San Salvador. Le parlement du Salvador a adopté une réforme de la loi sur la justice pour mineurs qui permettra aux mineurs d’être condamnés à la prison à vie pour des crimes graves tels que le meurtre, le viol et le terrorisme. Cette mesure fait partie d’un vaste programme de réformes que le gouvernement met en avant dans le cadre de sa politique de sécurité contre les bandes criminelles.
La loi, adoptée avec une large majorité parlementaire, introduit la réclusion à perpétuité comme peine exceptionnelle dans le droit pénal des mineurs. La loi salvadorienne prévoyait auparavant une peine maximale de 60 ans de prison, qui pouvait être réduite sous certaines conditions, comme une bonne conduite ou des travaux d’intérêt général. Au Parlement, le parti du président Nayib Bukele, Nuevas Ideas (Idées nouvelles), dispose d’une nette majorité avec 54 députés sur 60.

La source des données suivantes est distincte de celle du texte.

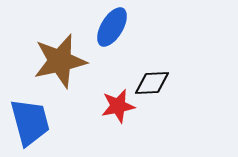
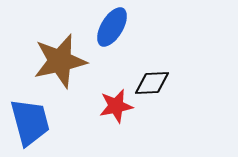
red star: moved 2 px left
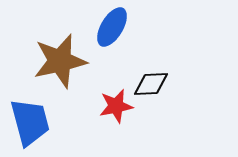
black diamond: moved 1 px left, 1 px down
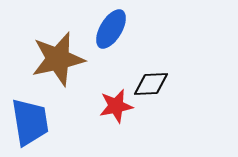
blue ellipse: moved 1 px left, 2 px down
brown star: moved 2 px left, 2 px up
blue trapezoid: rotated 6 degrees clockwise
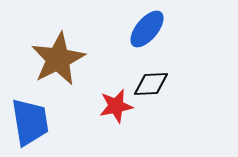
blue ellipse: moved 36 px right; rotated 9 degrees clockwise
brown star: rotated 14 degrees counterclockwise
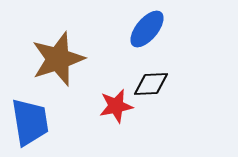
brown star: rotated 8 degrees clockwise
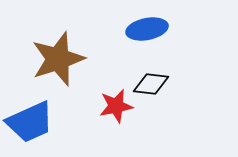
blue ellipse: rotated 39 degrees clockwise
black diamond: rotated 9 degrees clockwise
blue trapezoid: rotated 75 degrees clockwise
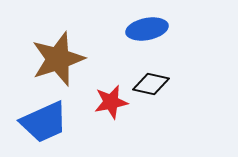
black diamond: rotated 6 degrees clockwise
red star: moved 5 px left, 4 px up
blue trapezoid: moved 14 px right
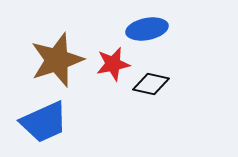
brown star: moved 1 px left, 1 px down
red star: moved 2 px right, 38 px up
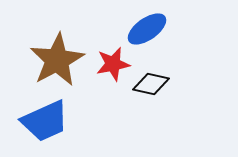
blue ellipse: rotated 24 degrees counterclockwise
brown star: rotated 10 degrees counterclockwise
blue trapezoid: moved 1 px right, 1 px up
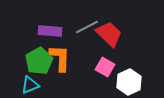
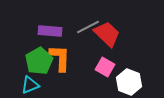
gray line: moved 1 px right
red trapezoid: moved 2 px left
white hexagon: rotated 15 degrees counterclockwise
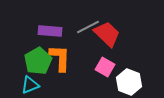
green pentagon: moved 1 px left
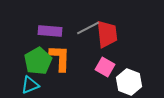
gray line: moved 1 px down
red trapezoid: rotated 40 degrees clockwise
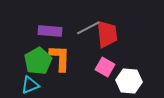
white hexagon: moved 1 px up; rotated 15 degrees counterclockwise
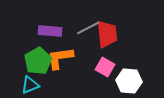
orange L-shape: rotated 100 degrees counterclockwise
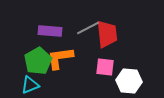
pink square: rotated 24 degrees counterclockwise
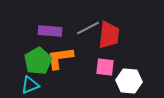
red trapezoid: moved 2 px right, 1 px down; rotated 12 degrees clockwise
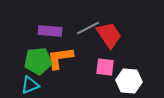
red trapezoid: rotated 40 degrees counterclockwise
green pentagon: rotated 24 degrees clockwise
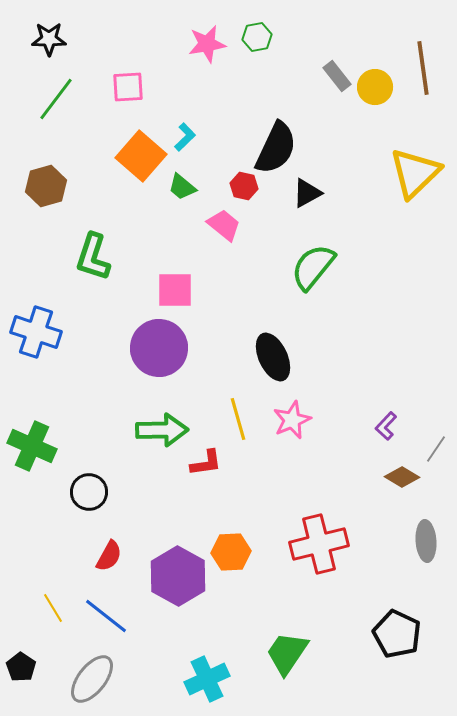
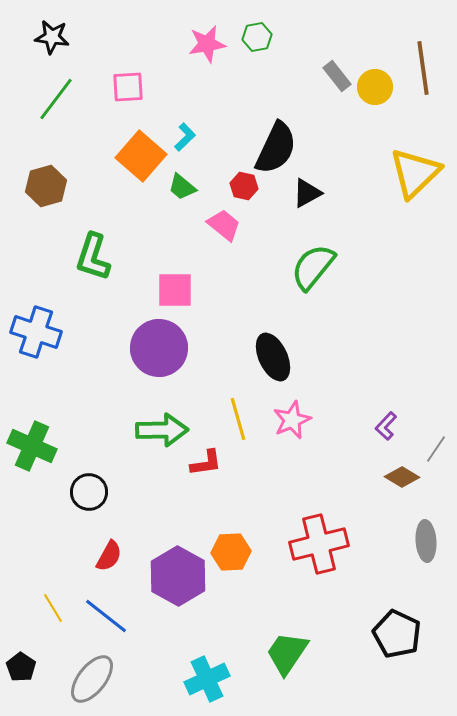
black star at (49, 39): moved 3 px right, 2 px up; rotated 8 degrees clockwise
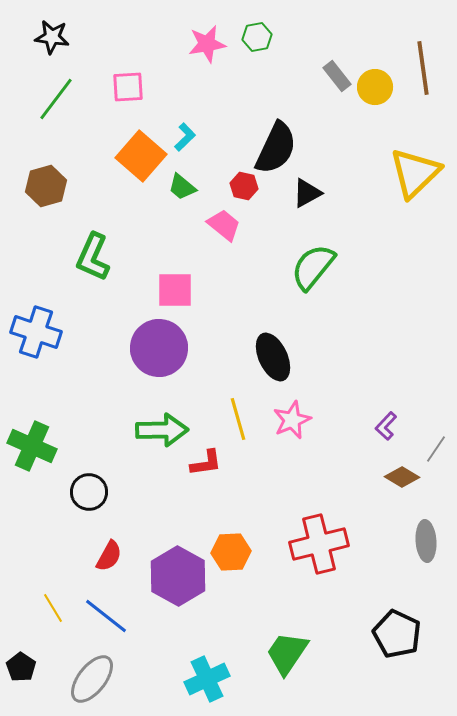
green L-shape at (93, 257): rotated 6 degrees clockwise
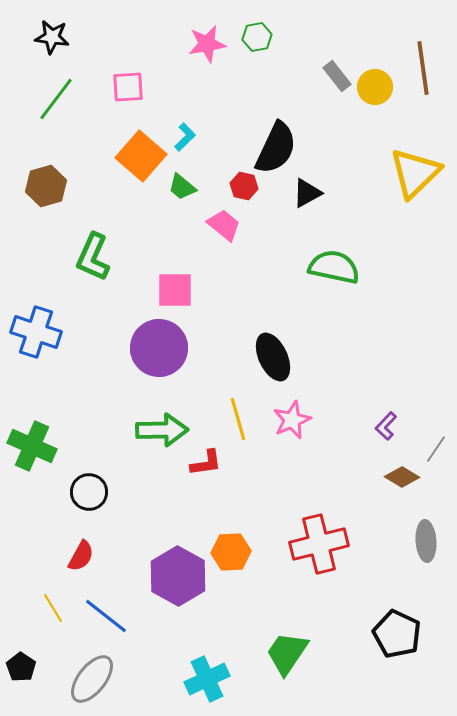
green semicircle at (313, 267): moved 21 px right; rotated 63 degrees clockwise
red semicircle at (109, 556): moved 28 px left
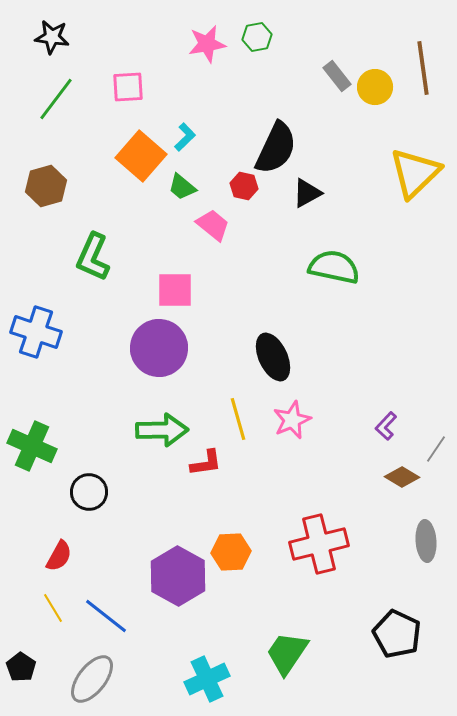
pink trapezoid at (224, 225): moved 11 px left
red semicircle at (81, 556): moved 22 px left
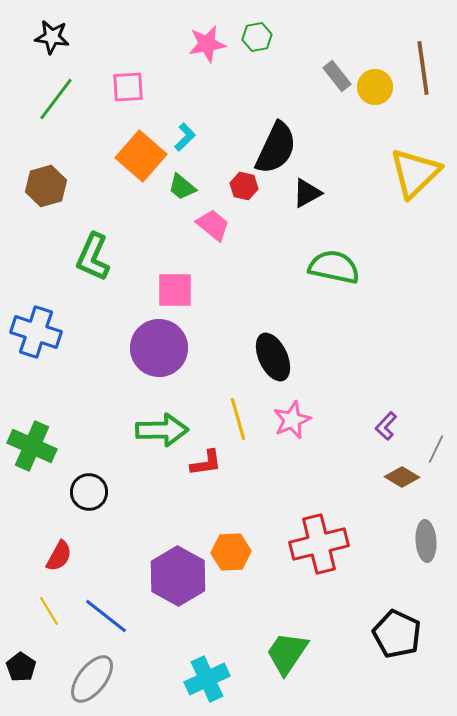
gray line at (436, 449): rotated 8 degrees counterclockwise
yellow line at (53, 608): moved 4 px left, 3 px down
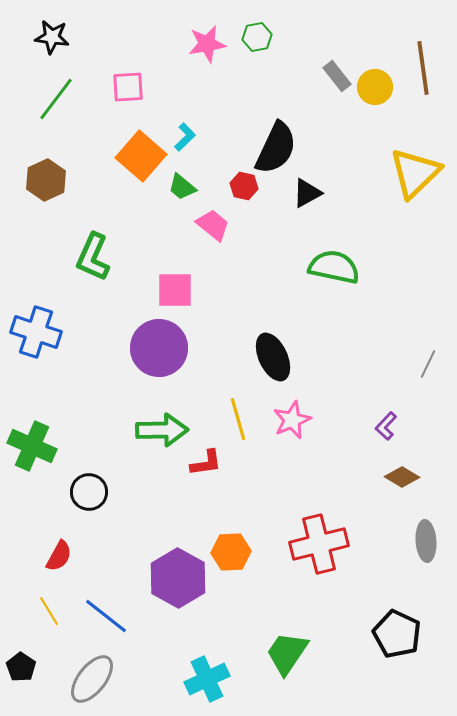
brown hexagon at (46, 186): moved 6 px up; rotated 9 degrees counterclockwise
gray line at (436, 449): moved 8 px left, 85 px up
purple hexagon at (178, 576): moved 2 px down
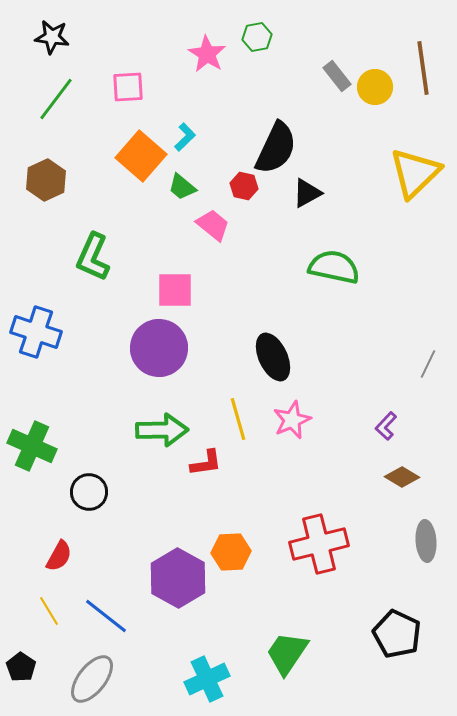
pink star at (207, 44): moved 10 px down; rotated 30 degrees counterclockwise
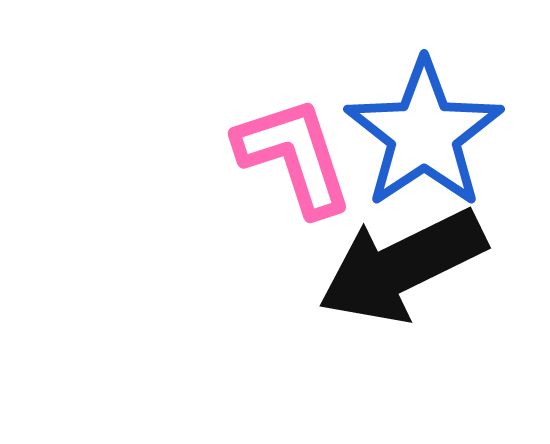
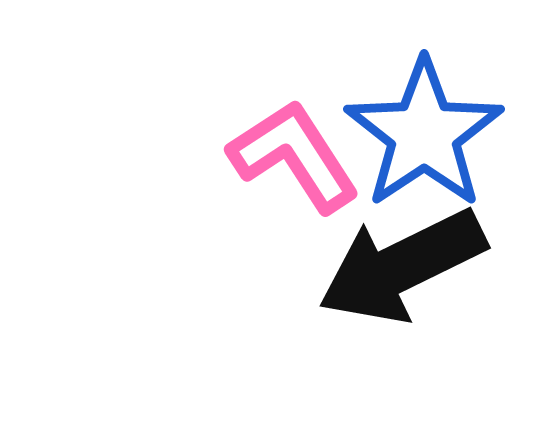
pink L-shape: rotated 15 degrees counterclockwise
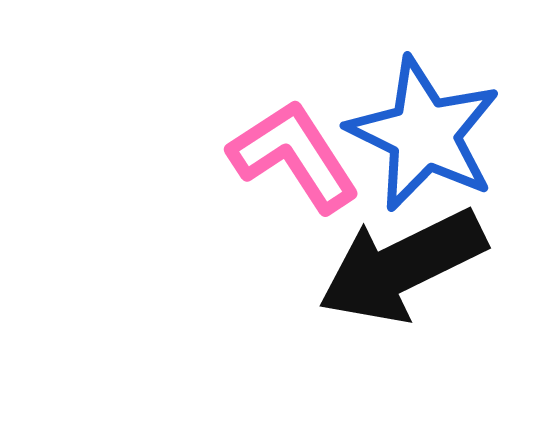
blue star: rotated 12 degrees counterclockwise
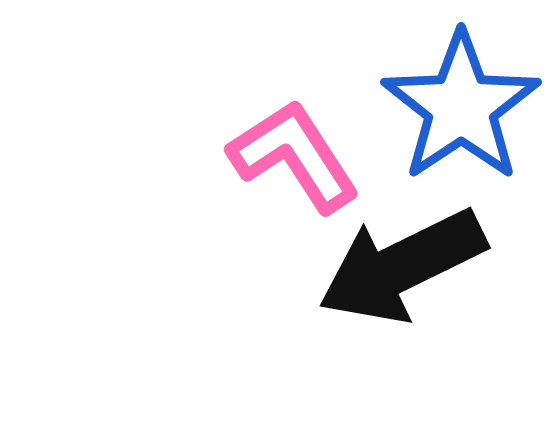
blue star: moved 37 px right, 27 px up; rotated 12 degrees clockwise
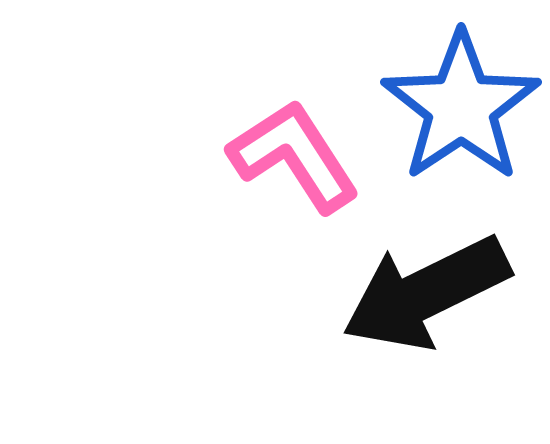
black arrow: moved 24 px right, 27 px down
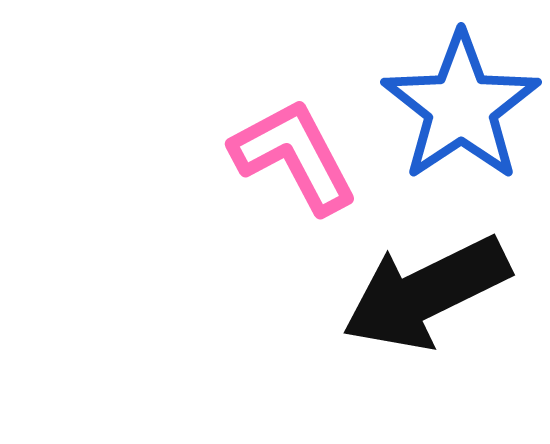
pink L-shape: rotated 5 degrees clockwise
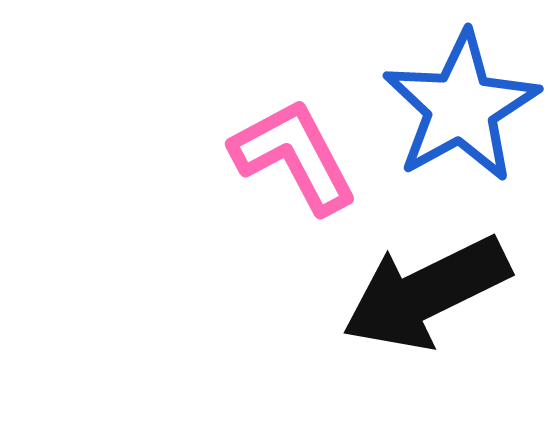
blue star: rotated 5 degrees clockwise
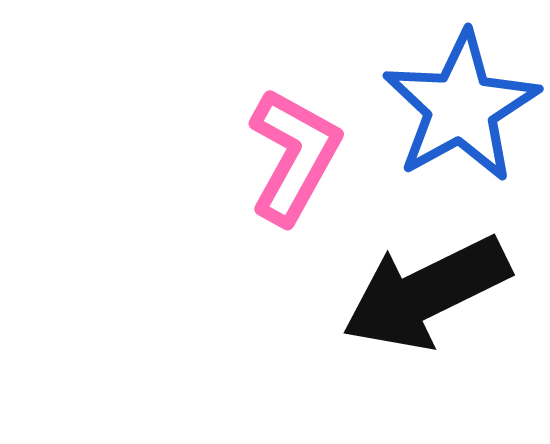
pink L-shape: rotated 57 degrees clockwise
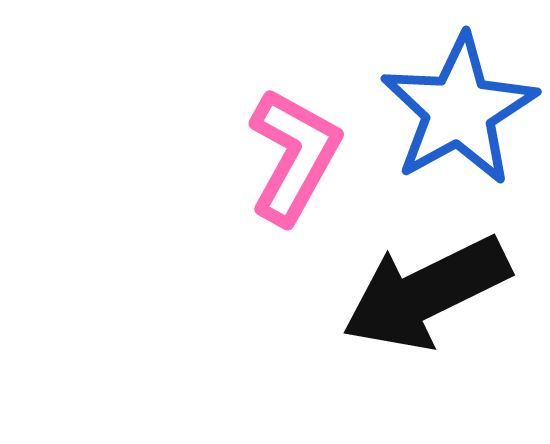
blue star: moved 2 px left, 3 px down
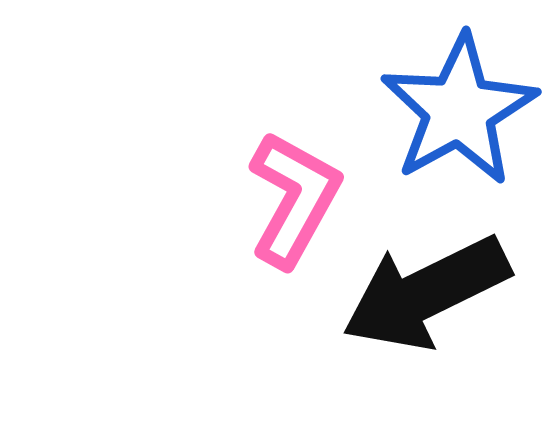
pink L-shape: moved 43 px down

La réforme fait suite à un amendement constitutionnel précédemment ratifié autorisant la réclusion à perpétuité pour des délits tels que le meurtre, le fémicide, le viol et l’appartenance à des organisations criminelles. Selon le texte adopté, la sanction peut être infligée aussi bien aux adultes qu’aux mineurs, ces cas étant jugés par des tribunaux pénaux spécialisés.
Il est également prévu que les procédures correspondantes soient menées par des tribunaux pénaux compétents tant pour les adultes que pour les mineurs pour les infractions passibles de la réclusion à perpétuité. De plus, une révision obligatoire des verdicts est prévue pour évaluer le niveau de réadaptation. Pour les mineurs, ce réexamen peut intervenir après 25 ans d’emprisonnement, pour les majeurs après 30 à 40 ans.
Le président du Parlement, Ernesto Castro, a défendu cette mesure, affirmant qu’elle visait à garantir la sécurité publique. L’objectif est d’assurer la sécurité des familles salvadoriennes et de punir de manière cohérente les crimes violents graves.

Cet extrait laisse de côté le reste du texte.